Una vez terminado el verano, llega el instante de podar los setos de nuestro jardín.

Hay setos que aún sostienen su floración, estos no debemos podarlos, mientras que dure la floración. En setos como las poligalas o las lantanas, que la mayoria de las veces están en flor, debemos llevar a cabo un pequeño corte.

Riego

El riego es otro de los cuidados indispensables para los setos de jardín.

En temporada seca es conveniente revisar que la planta recibe los riegos precisos. Una aceptable opción alternativa a fin de que los peligros sean los correctos, es disponer un sistema de riego subterráneo con tubería horadada que se alargue por todo el largo del seto. Esta clase de sistema de riego es la mejor solución para regar apropiadamente y de manera incesante los setos, varios de estos kits de riego asimismo están libres en Amazon.

Géneros de setos

Hay una extensa variedad de setos para disponer en el jardín y hay que tener en consideración cada uno de ellos, en dependencia del tamaño del espacio, su función primordial y la altura deseamos para este. Los setos tienen la posibilidad de lograr mucho más de 2 m, al paso que los medianos miden entre 1 y 2 m y se usa para acotar espacios. Los mucho más pequeños tienen la posibilidad de llegar a medir 1 m y, aparte de separaciones, dan dinamismo a los jardines recientes.

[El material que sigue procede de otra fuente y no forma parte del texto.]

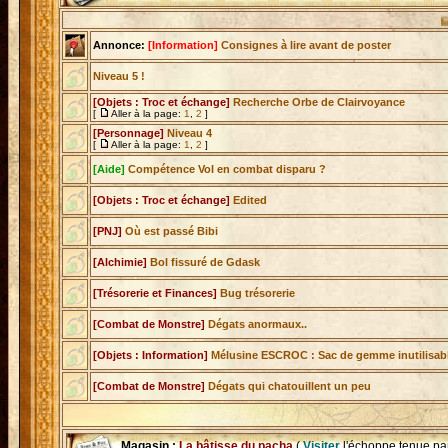
Enchère en
Annonce:
[Information]
Consignes à lire avant de poster
Niveau 5 !
[Objets : Troc et échange]
Recherche Orbe de Clairvoyance
[
Aller à la page:
1
,
2
]
[Personnage]
Niveau 4
[
Aller à la page:
1
,
2
]
[Aide]
Compétence Vol en combat disparu ?
[Objets : Troc et échange]
Edited
[PNJ]
Où est passé Bibi
[Alchimie]
Bol fissuré de Gdask
[Trésorerie et Finances]
Bug trésorerie
[Combat de Monstre]
Dégats anormaux..
[Objets : Information]
Mélusine ESCROC : Sac de gemme inutilisab
[Combat de Monstre]
Dégats qui chatouillent un peu
Magasin :
La bâtisse du pacha
(
Visiter
l'échoppe tenue pa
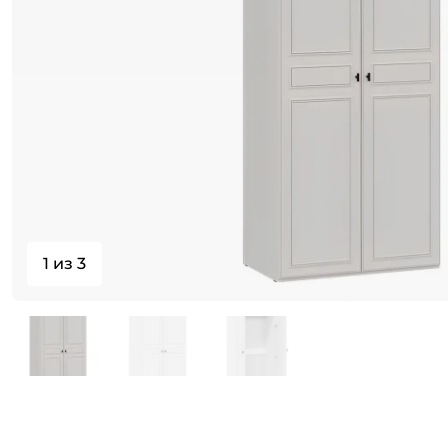
1 из 3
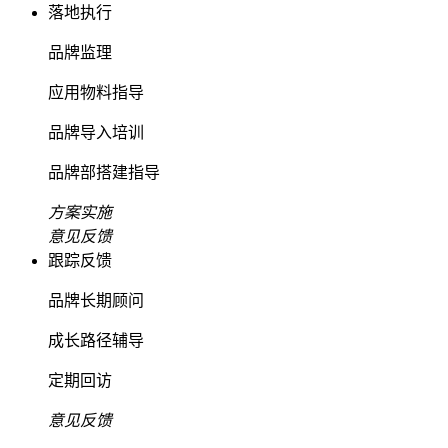
落地执行
品牌监理
应用物料指导
品牌导入培训
品牌部搭建指导
方案实施
意见反馈
跟踪反馈
品牌长期顾问
成长路径辅导
定期回访
意见反馈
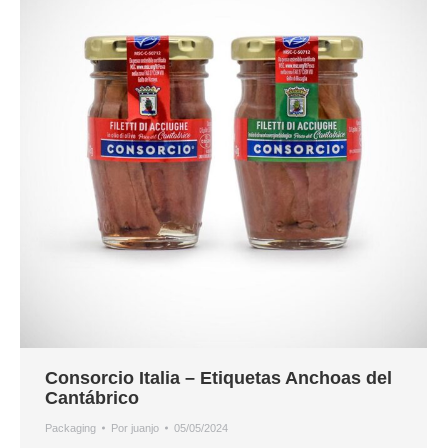
Consorcio Italia – Etiquetas Anchoas del
Cantábrico
Packaging
Por
juanjo
05/05/2024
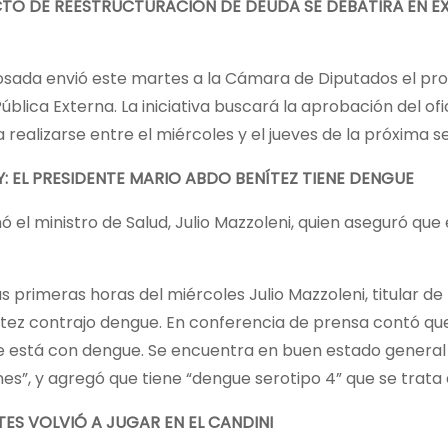
CTO DE REESTRUCTURACIÓN DE DEUDA SE DEBATIRÁ EN E
sada envió este martes a la Cámara de Diputados el proy
ública Externa. La iniciativa buscará la aprobación del of
 realizarse entre el miércoles y el jueves de la próxima 
 EL PRESIDENTE MARIO ABDO BENÍTEZ TIENE DENGUE
ó el ministro de Salud, Julio Mazzoleni, quien aseguró qu
s primeras horas del miércoles Julio Mazzoleni, titular d
tez contrajo dengue. En conferencia de prensa contó que
e está con dengue. Se encuentra en buen estado general
nes”, y agregó que tiene “dengue serotipo 4” que se trata 
ES VOLVIÓ A JUGAR EN EL CANDINI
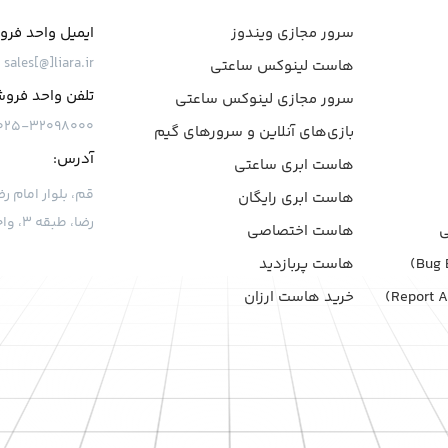
سرور مجازی ویندوز
ایمیل واحد فر
sales[@]liara.ir
هاست لینوکس ساعتی
تلفن واحد فرو
سرور مجازی لینوکس ساعتی
۰۲۵-۳۲۰۹۸۰۰۰
بازی‌های آنلاین و سرورهای گیم
آدرس:
هاست ابری ساعتی
هاست ابری رایگان
رضا، طبقه ۳، واحد ۷
هاست اختصاصی
هاست پربازدید
خرید هاست ارزان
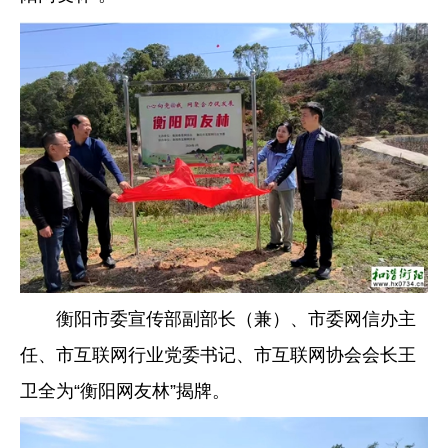
衡阳市委宣传部副部长（兼）、市委网信办主
任、市互联网行业党委书记、市互联网协会会长王
卫全为“衡阳网友林”揭牌。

Si lo que deseamos es rigurosamente dividir espacios, entonces disponemos especies como el eleagnus, que tiende a ser bastante alta.

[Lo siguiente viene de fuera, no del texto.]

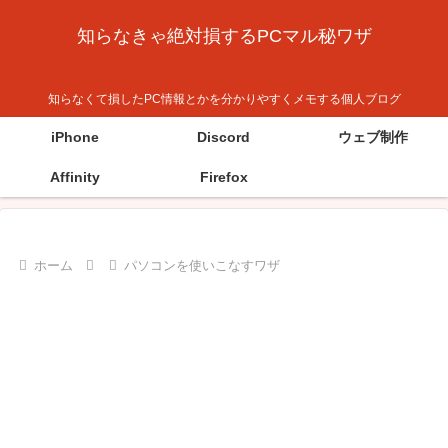
知らなきゃ絶対損するPCマル秘ワザ
知らなくて損したPC情報とかを分かりやすくメモする個人ブログ
iPhone
Discord
ウェブ制作
Affinity
Firefox
ホーム
パソコンを使いこなすワザ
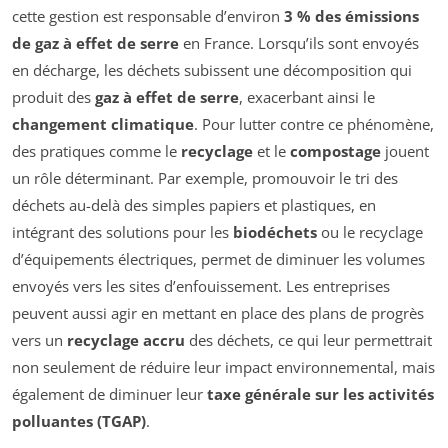
cette gestion est responsable d’environ
3 % des émissions
de gaz à effet de serre
en France. Lorsqu’ils sont envoyés
en décharge, les déchets subissent une décomposition qui
produit des
gaz à effet de serre
, exacerbant ainsi le
changement climatique
. Pour lutter contre ce phénomène,
des pratiques comme le
recyclage
et le
compostage
jouent
un rôle déterminant. Par exemple, promouvoir le tri des
déchets au-delà des simples papiers et plastiques, en
intégrant des solutions pour les
biodéchets
ou le recyclage
d’équipements électriques, permet de diminuer les volumes
envoyés vers les sites d’enfouissement. Les entreprises
peuvent aussi agir en mettant en place des plans de progrès
vers un
recyclage accru
des déchets, ce qui leur permettrait
non seulement de réduire leur impact environnemental, mais
également de diminuer leur
taxe générale sur les activités
polluantes (TGAP)
.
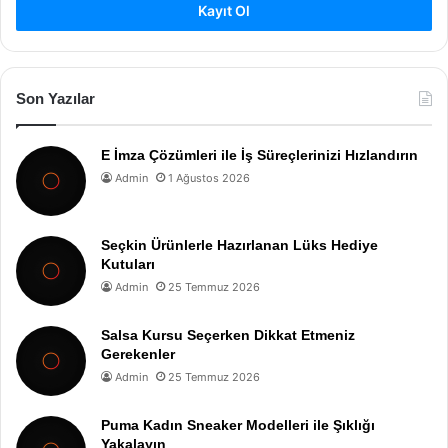
Kayıt Ol
Son Yazılar
E İmza Çözümleri ile İş Süreçlerinizi Hızlandırın
Admin
1 Ağustos 2026
Seçkin Ürünlerle Hazırlanan Lüks Hediye
Kutuları
Admin
25 Temmuz 2026
Salsa Kursu Seçerken Dikkat Etmeniz
Gerekenler
Admin
25 Temmuz 2026
Puma Kadın Sneaker Modelleri ile Şıklığı
Yakalayın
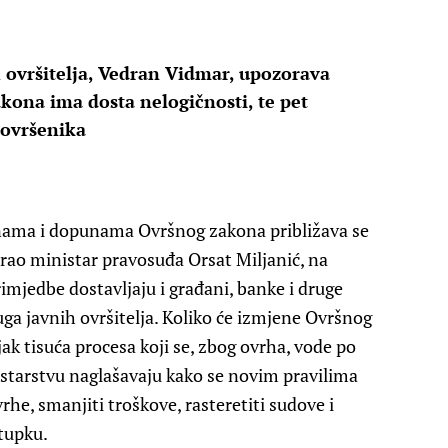
 ovršitelja, Vedran Vidmar, upozorava
kona ima dosta nelogičnosti, te pet
 ovršenika
nama i dopunama Ovršnog zakona približava se
irao ministar pravosuđa Orsat Miljanić, na
jedbe dostavljaju i građani, banke i druge
druga javnih ovršitelja. Koliko će izmjene Ovršnog
ak tisuća procesa koji se, zbog ovrha, vode po
istarstvu naglašavaju kako se novim pravilima
rhe, smanjiti troškove, rasteretiti sudove i
tupku.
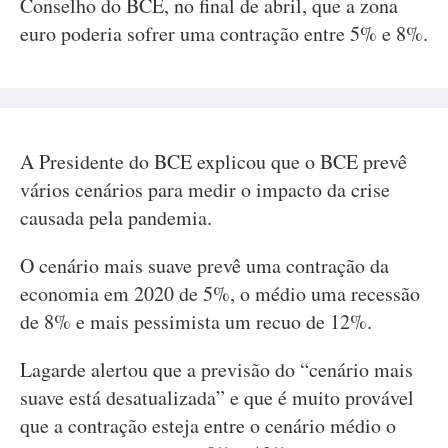
Conselho do BCE, no final de abril, que a zona
euro poderia sofrer uma contração entre 5% e 8%.
A Presidente do BCE explicou que o BCE prevê
vários cenários para medir o impacto da crise
causada pela pandemia.
O cenário mais suave prevê uma contração da
economia em 2020 de 5%, o médio uma recessão
de 8% e mais pessimista um recuo de 12%.
Lagarde alertou que a previsão do “cenário mais
suave está desatualizada” e que é muito provável
que a contração esteja entre o cenário médio o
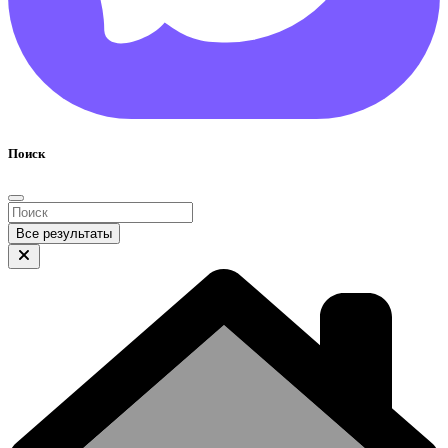
Поиск
Все результаты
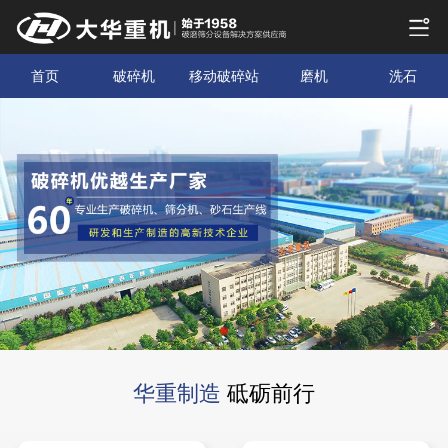
首页
破碎机
移动破碎站
磨机
洗石
华重制造
砥砺前行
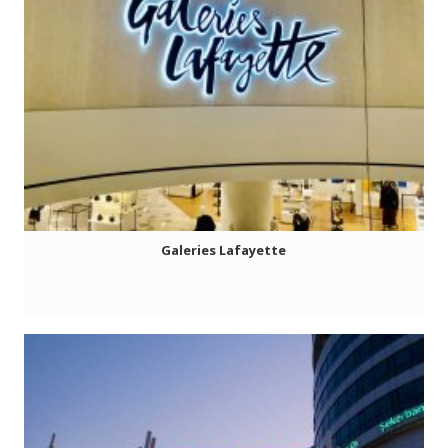
Galeries Lafayette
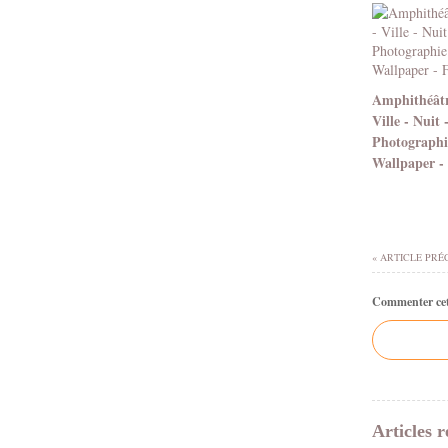
Amphithéâtr
Ville - Nuit 
Photographi
Wallpaper -
« ARTICLE PRÉ
Commenter cet 
Articles r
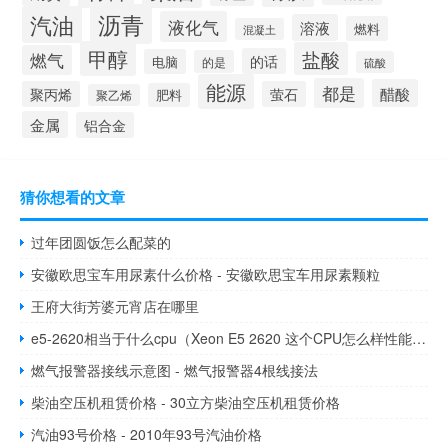
沥青
汽油
液化气
溶液
燃料
混凝土
甲醇
盐酸
燃气
的话
电脑
的是
硫酸
能源
都是
醋酸
聚丙烯
萤石
肥料
聚乙烯
金属
铝合金
猜你想看的文章
过年团圆饭怎么配菜的
安徽欧思宝车用尿素什么价格 - 安徽欧思宝车用尿素颗粒
王府大街芳婆元宵店在哪里
e5-2620相当于什么cpu（Xeon E5 2620 这个CPU怎么样性能相当于3960K默认频率的多少_）
燃气报警器接线示意图 - 燃气报警器4根线接法
柴油空压机租赁价格 - 30立方柴油空压机租赁价格
汽油93号价格 - 2010年93号汽油价格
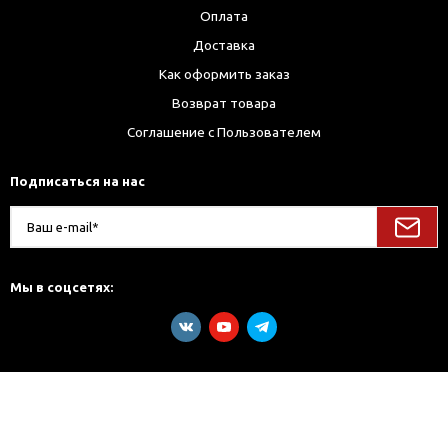
Оплата
Доставка
Как оформить заказ
Возврат товара
Соглашение с Пользователем
Подписаться на нас
Мы в соцсетях:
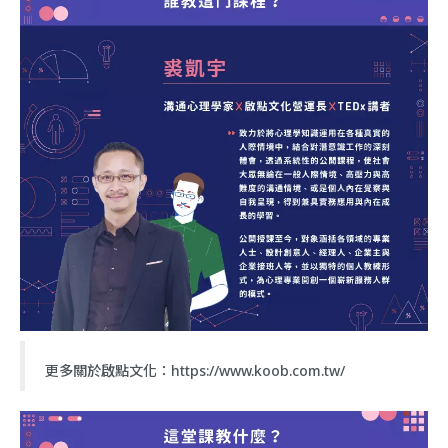
更多關於啟點文化：
https://www.koob.com.tw/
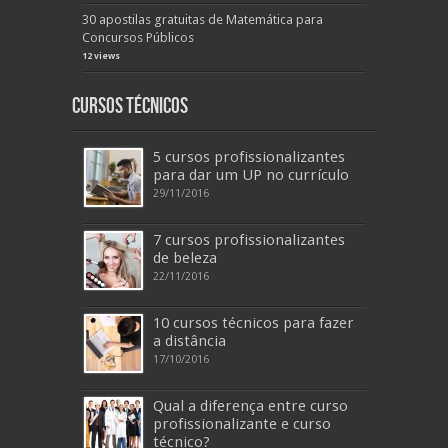
30 apostilas gratuitas de Matemática para
Concursos Públicos
12 views
Cursos Técnicos
5 cursos profissionalizantes
para dar um UP no currículo
29/11/2016
7 cursos profissionalizantes
de beleza
22/11/2016
10 cursos técnicos para fazer
a distância
17/10/2016
Qual a diferença entre curso
profissionalizante e curso
técnico?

En jardines y terrazas, los falsos lauros, que tienen hojas muy enormes, marchan bien, pero no sirven tanto para dividir, sino más bien para ornamentar. En el momento de acotar espacios en una sola terraza, poseemos otros setos que dan hojas mucho más pequeñas, como el eleagnus ebbingei.

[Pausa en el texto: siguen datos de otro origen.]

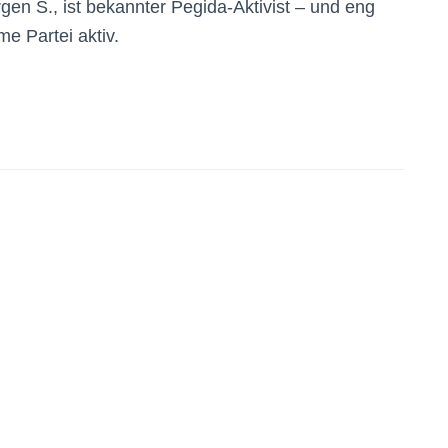
en S., ist bekannter Pegida-Aktivist – und eng
me Partei aktiv.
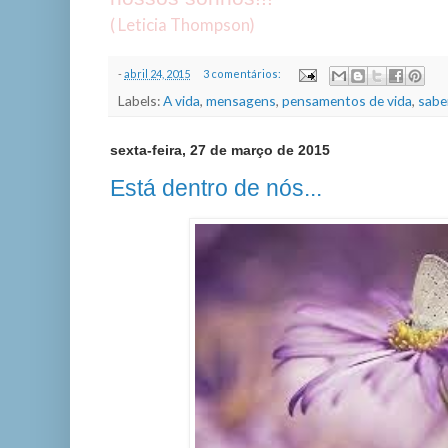
( Leticia Thompson)
-
abril 24, 2015
3 comentários:
Labels:
A vida
,
mensagens
,
pensamentos de vida
,
saber
sexta-feira, 27 de março de 2015
Está dentro de nós...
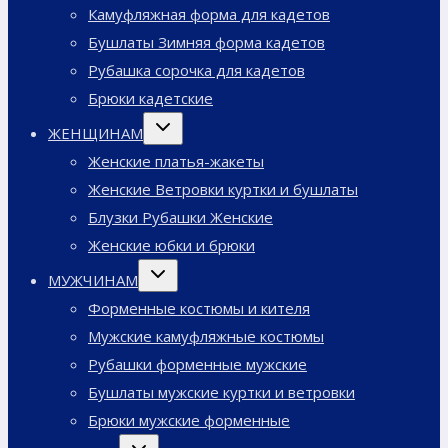
Камуфляжная форма для кадетов
Бушлаты Зимняя форма кадетов
Рубашка сорочка для кадетов
Брюки кадетские
Переключить
ЖЕНЩИНАМ
дочернее
меню
Женские платья-жакеты
Женские Ветровки куртки и бушлаты
Блузки Рубашки Женские
Женские юбки и брюки
Переключить
МУЖЧИНАМ
дочернее
меню
Форменные костюмы и кителя
Мужские камуфляжные костюмы
Рубашки форменные мужские
Бушлаты мужские куртки и ветровки
Брюки мужские форменные
Переключить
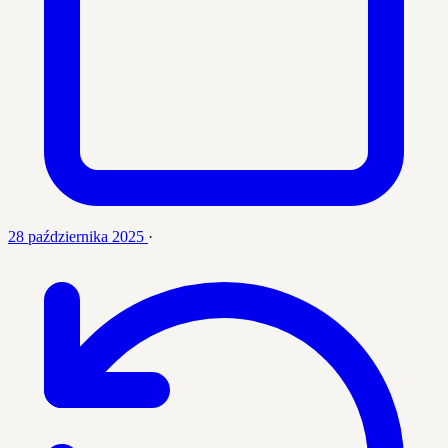
28 października 2025
·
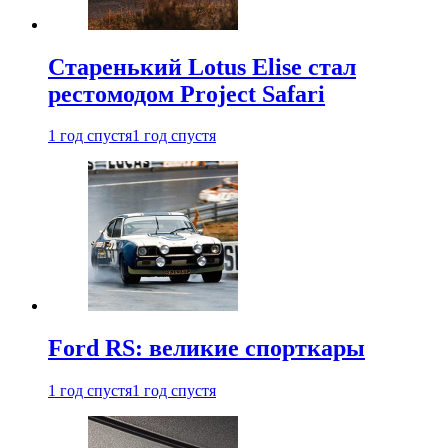
Старенький Lotus Elise стал
рестомодом Project Safari
1 год спустя
1 год спустя
Ford RS: великие спорткары
1 год спустя
1 год спустя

Como esto puede suceder por diversas razones, te contamos ciertas:

  • Por encharcamiento: aquí tienen la posibilidad de influir 2 componentes, uno es el riego elevado. Muchas personas, al notar que la planta se ha secado, tiende a regarla mucho más. Pero o sea malo para la planta, pues al tener mucha agua las raíces no reciben oxígeno, con lo que la planta se asfixia. En el momento en que esto pasa, las raíces de la planta no absorben el agua y los nutrientes que precisa y es entonces en el momento en que las hojas empiezan a ponerse amarillas.

Otra causa es posible que la tierra donde se planta no drene el agua o que el hueco no se haya hecho adecuadamente en el momento en que se plantó. Además de esto, un suelo con irregularidades, con pendiente o con huecos hace encharcamientos en varias zonas.